§ Records supplied:
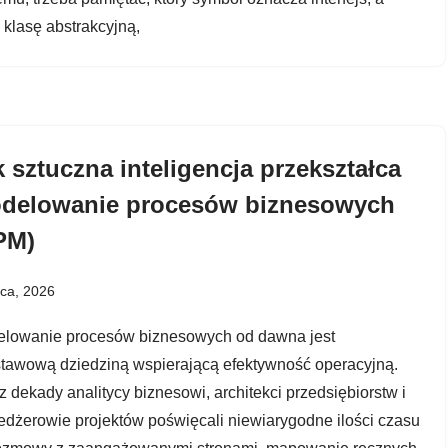
y klasę abstrakcyjną,
 sztuczna inteligencja przekształca
delowanie procesów biznesowych
PM)
pca, 2026
lowanie procesów biznesowych od dawna jest
tawową dziedziną wspierającą efektywność operacyjną.
z dekady analitycy biznesowi, architekci przedsiębiorstw i
dżerowie projektów poświęcali niewiarygodne ilości czasu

§ Exercise prompt: Please copy out each line above exactly as written, but not the pictures.

§ Answer to this problem:
y klasę abstrakcyjną,
 sztuczna inteligencja przekształca
delowanie procesów biznesowych
PM)
pca, 2026
lowanie procesów biznesowych od dawna jest
tawową dziedziną wspierającą efektywność operacyjną.
z dekady analitycy biznesowi, architekci przedsiębiorstw i
dżerowie projektów poświęcali niewiarygodne ilości czasu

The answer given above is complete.